El corazón de Elias Lancaster dio un vuelco.

Serena Keaton siempre había sido pasiva y conservadora en este aspecto, nunca le había hablado así.

Elias Lancaster bajó la cabeza, sus ojos profundos se centraron intensamente en ella.

—Cariño, una vez que lo dices, tienes que hacerte responsable.

—Lo sé. No hay más escenas esta noche ni mañana, podemos escabullirnos del set hoy, solo pensarlo me parece emocionante.

Serena Keaton envolvió con sus brazos la robusta cintura de Elias Lancaster, besando su manzana de Adán.

En este momento, era como una tentadora.

Elias Lancaster nunca había podido resistirse a ella, y menos cuando lo provocaba así.

Presionó la parte posterior de su cabeza, y la pasión que había reprimido durante tanto tiempo estalló.

Bajó la cabeza y besó esos atractivos labios rojos.

Después del beso, Elias Lancaster tocó sus labios con reluctancia, su voz baja y sexy:

—Esposa, ¿quieres algo más emocionante?

Serena Keaton se rió y lo jaló:

—Cámbiate de ropa, ¡vamos ahora!

Los dos se cambiaron a ropa casual y se escabulleron del hotel.

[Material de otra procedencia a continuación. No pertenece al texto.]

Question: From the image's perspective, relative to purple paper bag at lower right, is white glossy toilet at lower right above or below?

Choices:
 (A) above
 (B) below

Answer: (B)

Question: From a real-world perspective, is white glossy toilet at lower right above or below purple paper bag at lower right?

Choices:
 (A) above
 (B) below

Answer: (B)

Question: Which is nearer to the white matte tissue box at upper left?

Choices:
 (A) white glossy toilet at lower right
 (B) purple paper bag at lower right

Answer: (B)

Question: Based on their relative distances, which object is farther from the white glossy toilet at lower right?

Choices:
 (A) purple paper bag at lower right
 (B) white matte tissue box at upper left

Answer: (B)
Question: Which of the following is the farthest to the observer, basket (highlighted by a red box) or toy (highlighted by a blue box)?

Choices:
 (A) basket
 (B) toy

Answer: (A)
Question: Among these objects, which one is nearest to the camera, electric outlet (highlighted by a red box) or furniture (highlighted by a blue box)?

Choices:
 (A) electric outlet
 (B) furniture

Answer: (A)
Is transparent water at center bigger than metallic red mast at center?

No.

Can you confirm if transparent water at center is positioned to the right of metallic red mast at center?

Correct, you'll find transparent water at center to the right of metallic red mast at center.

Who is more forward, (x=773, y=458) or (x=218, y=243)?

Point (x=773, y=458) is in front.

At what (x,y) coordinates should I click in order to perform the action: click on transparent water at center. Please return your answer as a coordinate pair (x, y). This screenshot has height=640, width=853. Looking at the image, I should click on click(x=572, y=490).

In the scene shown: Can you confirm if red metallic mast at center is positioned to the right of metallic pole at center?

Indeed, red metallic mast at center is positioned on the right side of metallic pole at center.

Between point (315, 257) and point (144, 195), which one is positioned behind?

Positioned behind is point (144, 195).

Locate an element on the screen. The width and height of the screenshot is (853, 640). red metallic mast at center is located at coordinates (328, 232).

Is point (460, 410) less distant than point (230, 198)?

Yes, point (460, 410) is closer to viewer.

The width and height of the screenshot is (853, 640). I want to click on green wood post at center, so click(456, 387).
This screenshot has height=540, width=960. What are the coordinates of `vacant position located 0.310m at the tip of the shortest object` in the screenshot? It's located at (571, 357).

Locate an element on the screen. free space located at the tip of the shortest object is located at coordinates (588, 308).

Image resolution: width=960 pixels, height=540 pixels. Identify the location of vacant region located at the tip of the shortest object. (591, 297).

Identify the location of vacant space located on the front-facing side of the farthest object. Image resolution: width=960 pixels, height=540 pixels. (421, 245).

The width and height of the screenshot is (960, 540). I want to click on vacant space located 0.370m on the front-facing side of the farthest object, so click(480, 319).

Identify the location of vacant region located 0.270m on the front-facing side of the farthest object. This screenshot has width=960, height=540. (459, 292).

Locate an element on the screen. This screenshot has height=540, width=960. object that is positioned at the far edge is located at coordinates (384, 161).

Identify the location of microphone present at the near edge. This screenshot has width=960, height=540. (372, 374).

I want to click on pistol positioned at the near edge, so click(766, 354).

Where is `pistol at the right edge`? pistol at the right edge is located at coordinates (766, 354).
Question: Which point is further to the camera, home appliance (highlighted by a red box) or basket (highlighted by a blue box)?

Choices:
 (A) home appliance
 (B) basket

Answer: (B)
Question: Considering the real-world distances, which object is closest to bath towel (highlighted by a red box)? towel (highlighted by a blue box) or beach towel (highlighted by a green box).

Serena Keaton se sentó en el asiento del pasajero, diciendo emocionada:

—Elias, quiero conducir.

Elias Lancaster, “…”

En su mente apareció la imagen de la última vez cuando la dejó practicar la conducción.

Miró a la persona emocionada a su lado, cuyos ojos brillaban.

—Cariño, con tu marido cerca, nunca necesitarás saber cómo.

Serena Keaton lo pensó y se rindió, dándose cuenta de que conducía demasiado lento.

Elias Lancaster miró su expresión, elevando las comisuras de su boca.

Esta vida simple y hermosa era lo que él deseaba.

Esperaba todos los días terminar de filmar rápidamente, para poder llevar a su esposa a pasear.

Elias Lancaster conducía:

—Cariño, no te emociones demasiado, ¿qué haremos en la cama más tarde?

Serena Keaton se sonrojó, y lo golpeó ligeramente.

—Gira a la izquierda más adelante, luego son quinientos metros más.

Elias Lancaster levantó una ceja:

—Cariño, eso es un parque, ¿quieres… Te estás volviendo más atrevida? Me gusta.